Two sentences: PikaBot is being spread through a malvertising campaign that directs users searching for legitimate software (like AnyDesk) to a fake site and a malicious MSI hosted on Dropbox. TA577 is a key actor using PikaBot as a loader/backdoor to deploy other payloads such as Cobalt Strike, with VM-detection and anti-bypass techniques to aid infection. Hashtags: #PikaBot #TA577 #AnyDesk #CobaltStrike #DarkGate #HiroshimaNukes
Keypoints
- PikaBot is distributed via malvertising campaigns that exploit search results for legitimate software like AnyDesk.
- TA577 is a prolific threat actor linked to delivering multiple payloads and tools, including QakBot, IcedID, SystemBC, SmokeLoader, Ursnif, and Cobalt Strike.
- The infection chain uses a malicious Google ad leading to a fake site and a malicious MSI installer hosted on Dropbox.
- Victims are fingerprinted to determine if the environment is a VM, with redirection occurring only if not in a virtual machine.
- PikaBot functions as both a loader and a backdoor to transmit commands from a C2 server (e.g., to deliver DLLs, shellcode, or Cobalt Strike).
- A Chrome extension framework called ParaSiteSnatcher is used to monitor, manipulate, and exfiltrate sensitive information from multiple sources.
MITRE Techniques
- [T1189] Drive-by Compromise – Malvertising redirects victims from a search results page to a fake site hosting a malicious MSI installer. “The latest initial infection vector is a malicious Google ad for AnyDesk that, when clicked by a victim from the search results page, redirects to a fake website named anadesky.ovmv[.]net that points to a malicious MSI installer hosted on Dropbox.”
- [T1497] Virtualization/Sandbox Evasion – The campaign fingerprints the environment and proceeds only if not originating from a virtual machine. “fingerprinting the request, and only if it’s not originating from a virtual machine.”

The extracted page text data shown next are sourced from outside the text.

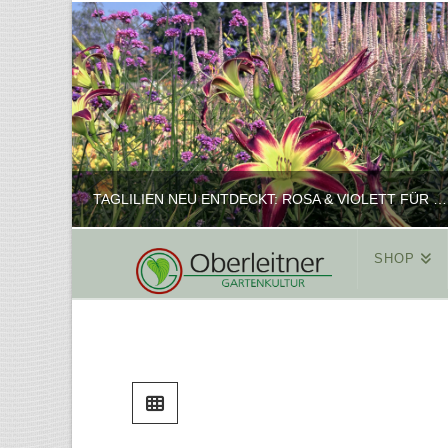
TAGLILIEN NEU ENTDECKT: ROSA & VIOLETT FÜR ROMANTISCHE PFLANZKOMBINATIONEN
SHOP
REINHARD
PFLANZENPRÄSENTATION, SHOP
FEBRUAR 16, 2025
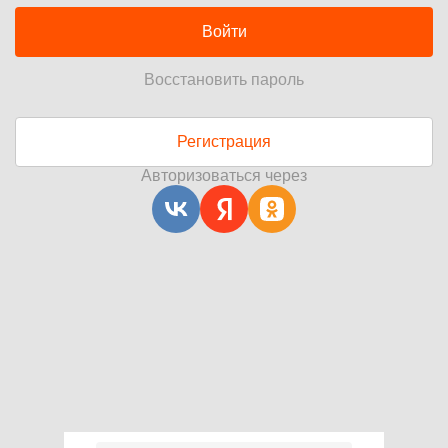
Войти
Восстановить пароль
Регистрация
Авторизоваться через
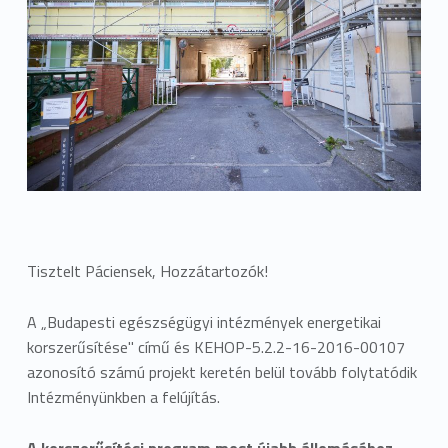
Tisztelt Páciensek, Hozzátartozók!
A „Budapesti egészségügyi intézmények energetikai
korszerűsítése" című és KEHOP-5.2.2-16-2016-00107
azonosító számú projekt keretén belül tovább folytatódik
Intézményünkben a felújítás.
A korszerűsítési program most újabb állomásához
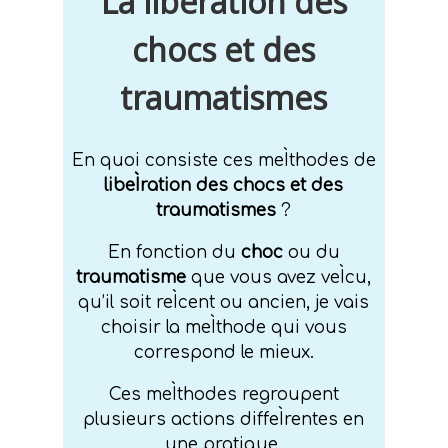
La libération des
chocs et des
traumatismes
En quoi consiste ces meÌthodes de
libeÌration des chocs et des
traumatismes
?
En fonction du
choc
ou du
traumatisme
que vous avez veÌcu,
qu’il soit
reÌcent ou ancien, je vais
choisir la meÌthode qui vous
correspond le mieux.
Ces meÌthodes regroupent
plusieurs actions diffeÌrentes en
une pratique.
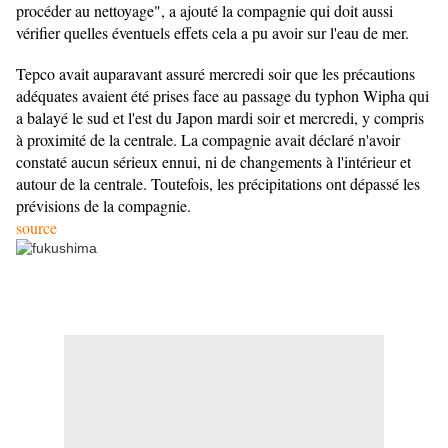
procéder au nettoyage", a ajouté la compagnie qui doit aussi
vérifier quelles éventuels effets cela a pu avoir sur l'eau de mer.
Tepco avait auparavant assuré mercredi soir que les précautions
adéquates avaient été prises face au passage du typhon Wipha qui
a balayé le sud et l'est du Japon mardi soir et mercredi, y compris
à proximité de la centrale. La compagnie avait déclaré n'avoir
constaté aucun sérieux ennui, ni de changements à l'intérieur et
autour de la centrale. Toutefois, les précipitations ont dépassé les
prévisions de la compagnie.
source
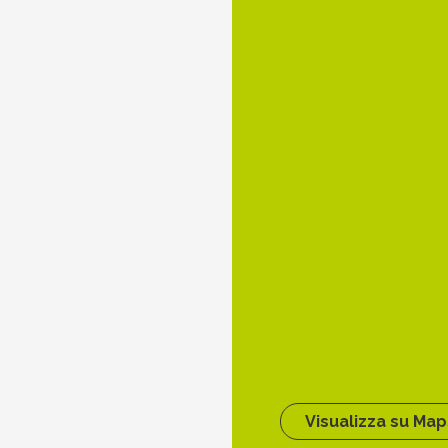
Visualizza su Map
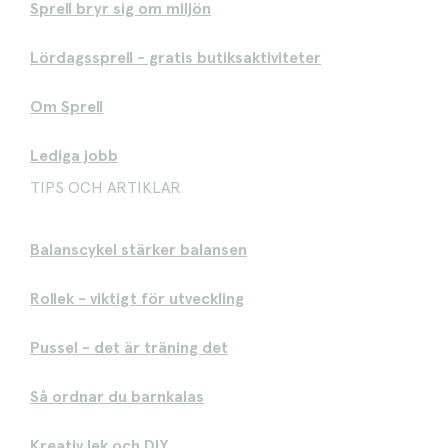
Sprell bryr sig om miljön
Lördagssprell - gratis butiksaktiviteter
Om Sprell
Lediga jobb
TIPS OCH ARTIKLAR
Balanscykel stärker balansen
Rollek - viktigt för utveckling
Pussel - det är träning det
Så ordnar du barnkalas
Kreativ lek och DIY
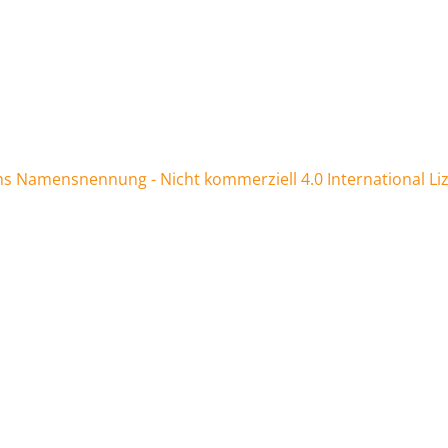
 Namensnennung - Nicht kommerziell 4.0 International Li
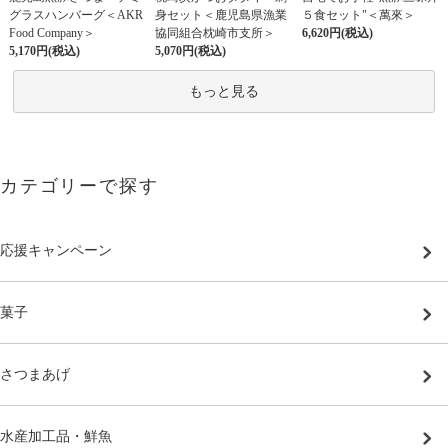
グラスハンバーグ＜AKR
身セット＜鹿児島県漁業
５食セット"＜萬來＞
Food Company＞
協同組合枕崎市支所＞
6,620円(税込)
5,170円(税込)
5,070円(税込)
もっと見る
カテゴリーで探す
応援キャンペーン
菓子
さつまあげ
水産加工品・鮮魚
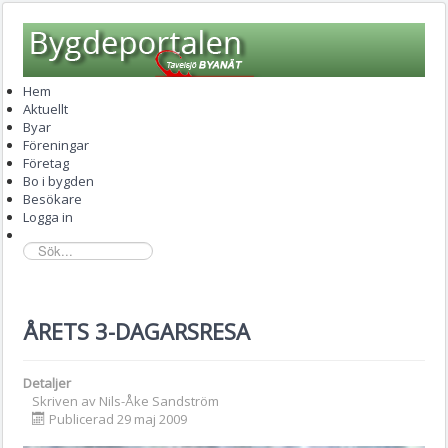
Hem
Aktuellt
Byar
Föreningar
Företag
Bo i bygden
Besökare
Logga in
sök...
ÅRETS 3-DAGARSRESA
Detaljer
Skriven av
Nils-Åke Sandström
Publicerad 29 maj 2009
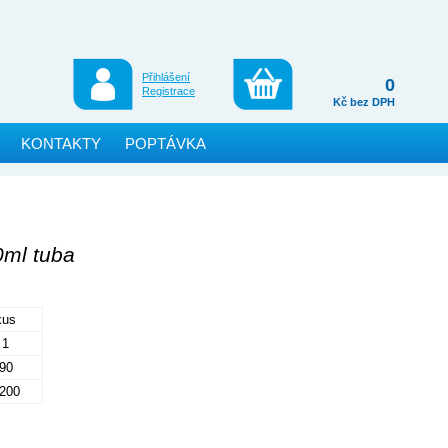
Přihlášení
0
Registrace
Kč bez DPH
KONTAKTY
POPTÁVKA
0ml tuba
kus
1
90
200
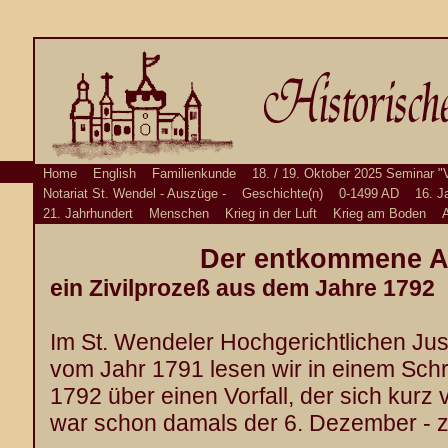
Home
English
Familienkunde
18. / 19. Oktober 2025 Seminar "
Notariat St. Wendel - Auszüge -
Geschichte(n)
0-1499 AD
16. J
21. Jahrhundert
Menschen
Krieg in der Luft
Krieg am Boden
A
Der entkommene A
ein Zivilprozeß aus dem Jahre 1792
Im St. Wendeler Hochgerichtlichen Just
vom Jahr 1791 lesen wir in einem Sch
1792 über einen Vorfall, der sich kurz 
war schon damals der 6. Dezember - z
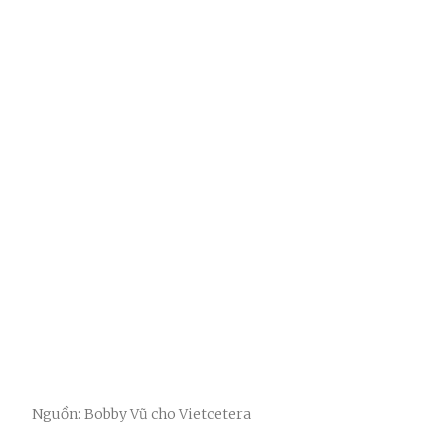
Nguồn: Bobby Vũ cho Vietcetera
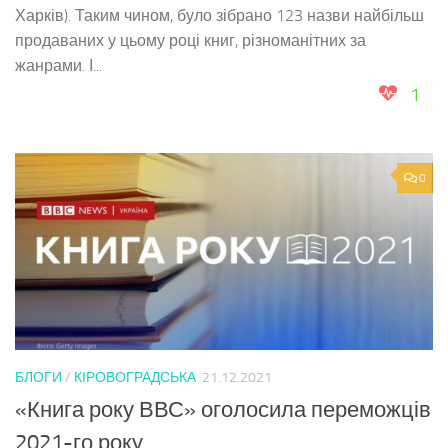
Харків). Таким чином, було зібрано 123 назви найбільш
продаваних у цьому році книг, різноманітних за
жанрами. І...
1
0
БЛОГИ
/
КІРОВОГРАДСЬКА
21.12.2021
«Книга року ВВС» оголосила переможців
2021-го року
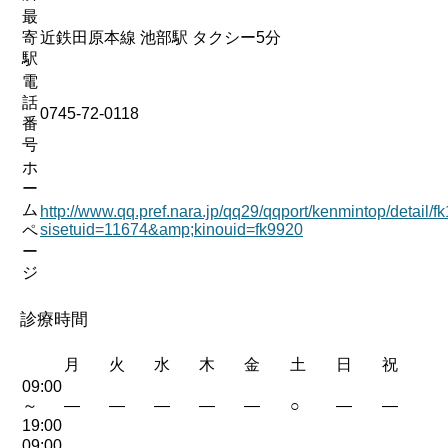
最
寄
近鉄田原本線 池部駅 タクシー5分
駅
電
話
0745-72-0118
番
号
ホ
ー
ム
http://www.qq.pref.nara.jp/qq29/qqport/kenmintop/detail/
sisetuid=11674&amp;kinouid=fk9920
ペ
ー
ジ
診療時間
月
火
水
木
金
土
日
祝
09:00
～
—
—
—
—
—
○
—
—
19:00
09:00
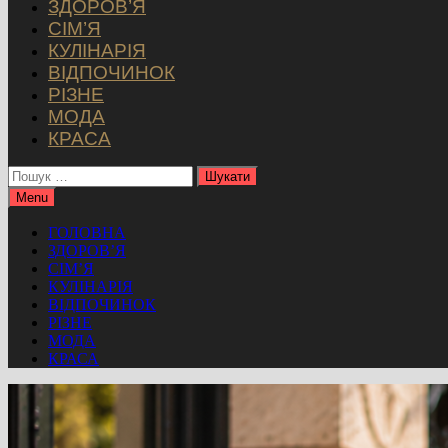
ЗДОРОВ’Я
СІМ’Я
КУЛІНАРІЯ
ВІДПОЧИНОК
РІЗНЕ
МОДА
КРАСА
Пошук:
Menu
ГОЛОВНА
ЗДОРОВ’Я
СІМ’Я
КУЛІНАРІЯ
ВІДПОЧИНОК
РІЗНЕ
МОДА
КРАСА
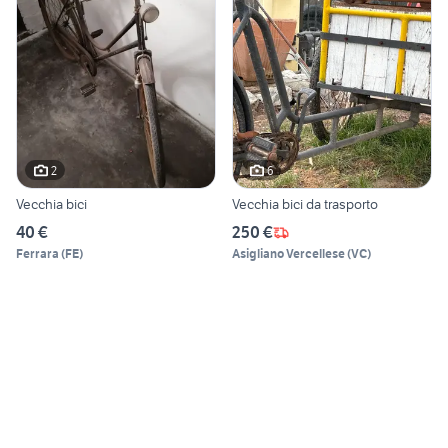
2
6
Vecchia bici
Vecchia bici da trasporto
40 €
250 €
Ferrara
(
FE
)
Asigliano Vercellese
(
VC
)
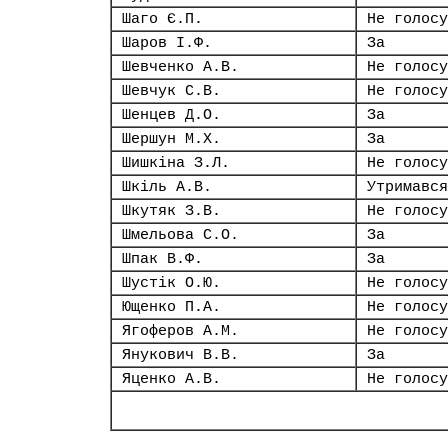
Шаго Є.П.
Не голосу
Шаров І.Ф.
За
Шевченко А.В.
Не голосу
Шевчук С.В.
Не голосу
Шенцев Д.О.
За
Шершун М.Х.
За
Шишкіна З.Л.
Не голосу
Шкіль А.В.
Утримався
Шкутяк З.В.
Не голосу
Шмельова С.О.
За
Шпак В.Ф.
За
Шустік О.Ю.
Не голосу
Ющенко П.А.
Не голосу
Ягоферов А.М.
Не голосу
Янукович В.В.
За
Яценко А.В.
Не голосу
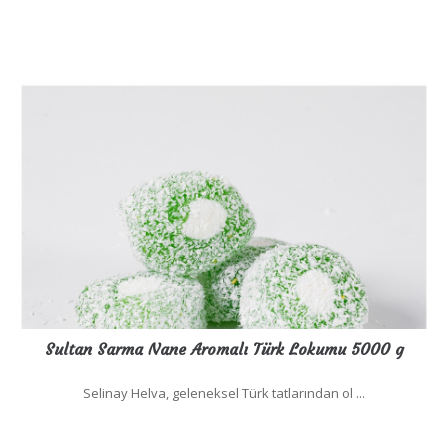
Sultan Sarma Nane Aromalı Türk Lokumu 5000 g
Selinay Helva, geleneksel Türk tatlarından ol ...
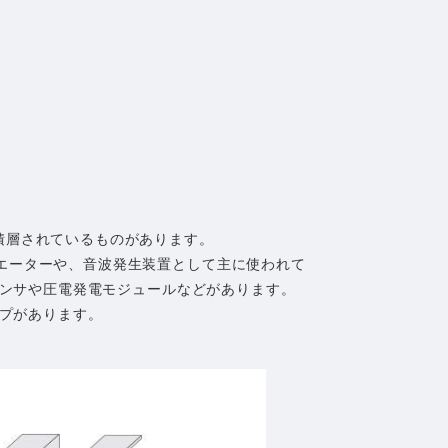
積層されているものがあります。
エーターや、音波発生装置として主に使われて
ンサや圧電発電モジュールなどがあります。
プがあります。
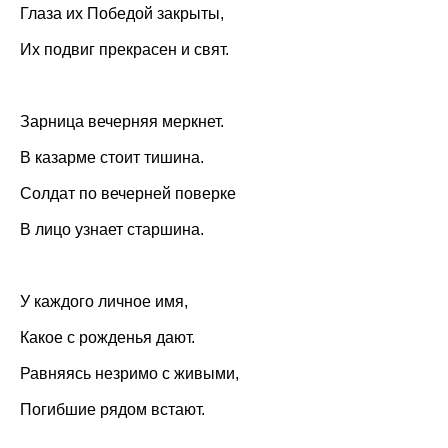
Глаза их Победой закрыты,
Их подвиг прекрасен и свят.
Зарница вечерняя меркнет.
В казарме стоит тишина.
Солдат по вечерней поверке
В лицо узнает старшина.
У каждого личное имя,
Какое с рожденья дают.
Равняясь незримо с живыми,
Погибшие рядом встают.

- [T1105] Ingress Tool Transfer – The payload is delivered via a downloader hosted on Dropbox (malicious MSI). “malicious MSI installer hosted on Dropbox.”
- [T1056] Input Capture – The Chrome extension component monitors and intercepts user inputs and web browser communication. “monitor Chrome tabs, and intercept user input and web browser communication.”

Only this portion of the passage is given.